Output each entry exactly as written.

§ **EXTRACTED INFORMATION**
☆ ☆ ☆
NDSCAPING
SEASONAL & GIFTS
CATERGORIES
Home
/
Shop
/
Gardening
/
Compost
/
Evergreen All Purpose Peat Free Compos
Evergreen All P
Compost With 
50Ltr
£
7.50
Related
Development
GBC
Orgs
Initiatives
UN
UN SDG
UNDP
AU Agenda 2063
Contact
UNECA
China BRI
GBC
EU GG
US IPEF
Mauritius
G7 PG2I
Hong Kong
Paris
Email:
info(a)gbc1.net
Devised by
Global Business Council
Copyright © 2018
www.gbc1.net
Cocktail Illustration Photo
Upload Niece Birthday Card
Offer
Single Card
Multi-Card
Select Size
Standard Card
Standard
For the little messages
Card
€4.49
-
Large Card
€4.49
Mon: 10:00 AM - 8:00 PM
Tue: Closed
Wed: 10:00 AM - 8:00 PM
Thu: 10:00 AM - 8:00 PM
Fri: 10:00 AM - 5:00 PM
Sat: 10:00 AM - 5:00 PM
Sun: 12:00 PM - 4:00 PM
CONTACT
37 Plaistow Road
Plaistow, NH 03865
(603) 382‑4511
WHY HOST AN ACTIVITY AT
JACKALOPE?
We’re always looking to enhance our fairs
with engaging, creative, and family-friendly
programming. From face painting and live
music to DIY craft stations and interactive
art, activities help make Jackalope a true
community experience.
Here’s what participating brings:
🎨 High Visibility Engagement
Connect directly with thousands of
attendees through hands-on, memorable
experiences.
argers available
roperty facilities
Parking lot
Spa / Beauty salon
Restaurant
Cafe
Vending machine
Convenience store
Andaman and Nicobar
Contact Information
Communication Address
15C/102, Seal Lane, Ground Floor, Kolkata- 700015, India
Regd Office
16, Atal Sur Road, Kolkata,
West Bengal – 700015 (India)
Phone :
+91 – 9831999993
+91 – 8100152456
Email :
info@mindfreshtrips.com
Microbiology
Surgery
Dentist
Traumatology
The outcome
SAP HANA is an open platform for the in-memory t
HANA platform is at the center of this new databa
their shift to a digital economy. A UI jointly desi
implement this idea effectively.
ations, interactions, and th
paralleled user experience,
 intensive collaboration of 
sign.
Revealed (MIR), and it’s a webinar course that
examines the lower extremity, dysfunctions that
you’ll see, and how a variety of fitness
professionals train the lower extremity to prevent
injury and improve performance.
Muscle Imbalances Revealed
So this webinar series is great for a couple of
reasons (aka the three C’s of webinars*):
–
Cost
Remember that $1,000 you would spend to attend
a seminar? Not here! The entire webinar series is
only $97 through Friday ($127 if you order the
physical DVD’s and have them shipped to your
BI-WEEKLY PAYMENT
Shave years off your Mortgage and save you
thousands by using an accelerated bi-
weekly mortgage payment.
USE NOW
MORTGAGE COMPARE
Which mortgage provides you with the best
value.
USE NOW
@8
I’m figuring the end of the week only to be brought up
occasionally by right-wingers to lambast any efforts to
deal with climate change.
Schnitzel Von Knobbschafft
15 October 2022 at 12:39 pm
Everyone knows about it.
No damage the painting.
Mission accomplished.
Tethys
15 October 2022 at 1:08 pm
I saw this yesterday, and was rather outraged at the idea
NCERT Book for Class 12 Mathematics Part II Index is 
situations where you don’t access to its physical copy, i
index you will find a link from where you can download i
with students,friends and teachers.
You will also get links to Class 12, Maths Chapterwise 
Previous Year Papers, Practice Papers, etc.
☆ ☆ ☆
§ **RESPONSE TO THIS TASK**
NDSCAPING
SEASONAL & GIFTS
CATERGORIES
Home
/
Shop
/
Gardening
/
Compost
/
Evergreen All Purpose Peat Free Compos
Evergreen All P
Compost With 
50Ltr
£
7.50
Related
Development
GBC
Orgs
Initiatives
UN
UN SDG
UNDP
AU Agenda 2063
Contact
UNECA
China BRI
GBC
EU GG
US IPEF
Mauritius
G7 PG2I
Hong Kong
Paris
Email:
info(a)gbc1.net
Devised by
Global Business Council
Copyright © 2018
www.gbc1.net
Cocktail Illustration Photo
Upload Niece Birthday Card
Offer
Single Card
Multi-Card
Select Size
Standard Card
Standard
For the little messages
Card
€4.49
-
Large Card
€4.49
Mon: 10:00 AM - 8:00 PM
Tue: Closed
Wed: 10:00 AM - 8:00 PM
Thu: 10:00 AM - 8:00 PM
Fri: 10:00 AM - 5:00 PM
Sat: 10:00 AM - 5:00 PM
Sun: 12:00 PM - 4:00 PM
CONTACT
37 Plaistow Road
Plaistow, NH 03865
(603) 382‑4511
WHY HOST AN ACTIVITY AT
JACKALOPE?
We’re always looking to enhance our fairs
with engaging, creative, and family-friendly
programming. From face painting and live
music to DIY craft stations and interactive
art, activities help make Jackalope a true
community experience.
Here’s what participating brings:
🎨 High Visibility Engagement
Connect directly with thousands of
attendees through hands-on, memorable
experiences.
argers available
roperty facilities
Parking lot
Spa / Beauty salon
Restaurant
Cafe
Vending machine
Convenience store
Andaman and Nicobar
Contact Information
Communication Address
15C/102, Seal Lane, Ground Floor, Kolkata- 700015, India
Regd Office
16, Atal Sur Road, Kolkata,
West Bengal – 700015 (India)
Phone :
+91 – 9831999993
+91 – 8100152456
Email :
info@mindfreshtrips.com
Microbiology
Surgery
Dentist
Traumatology
The outcome
SAP HANA is an open platform for the in-memory t
HANA platform is at the center of this new databa
their shift to a digital economy. A UI jointly desi
implement this idea effectively.
ations, interactions, and th
paralleled user experience,
 intensive collaboration of 
sign.
Revealed (MIR), and it’s a webinar course that
examines the lower extremity, dysfunctions that
you’ll see, and how a variety of fitness
professionals train the lower extremity to prevent
injury and improve performance.
Muscle Imbalances Revealed
So this webinar series is great for a couple of
reasons (aka the three C’s of webinars*):
–
Cost
Remember that $1,000 you would spend to attend
a seminar? Not here! The entire webinar series is
only $97 through Friday ($127 if you order the
physical DVD’s and have them shipped to your
BI-WEEKLY PAYMENT
Shave years off your Mortgage and save you
thousands by using an accelerated bi-
weekly mortgage payment.
USE NOW
MORTGAGE COMPARE
Which mortgage provides you with the best
value.
USE NOW
@8
I’m figuring the end of the week only to be brought up
occasionally by right-wingers to lambast any efforts to
deal with climate change.
Schnitzel Von Knobbschafft
15 October 2022 at 12:39 pm
Everyone knows about it.
No damage the painting.
Mission accomplished.
Tethys
15 October 2022 at 1:08 pm
I saw this yesterday, and was rather outraged at the idea
NCERT Book for Class 12 Mathematics Part II Index is 
situations where you don’t access to its physical copy, i
index you will find a link from where you can download i
with students,friends and teachers.
You will also get links to Class 12, Maths Chapterwise 
Previous Year Papers, Practice Papers, etc.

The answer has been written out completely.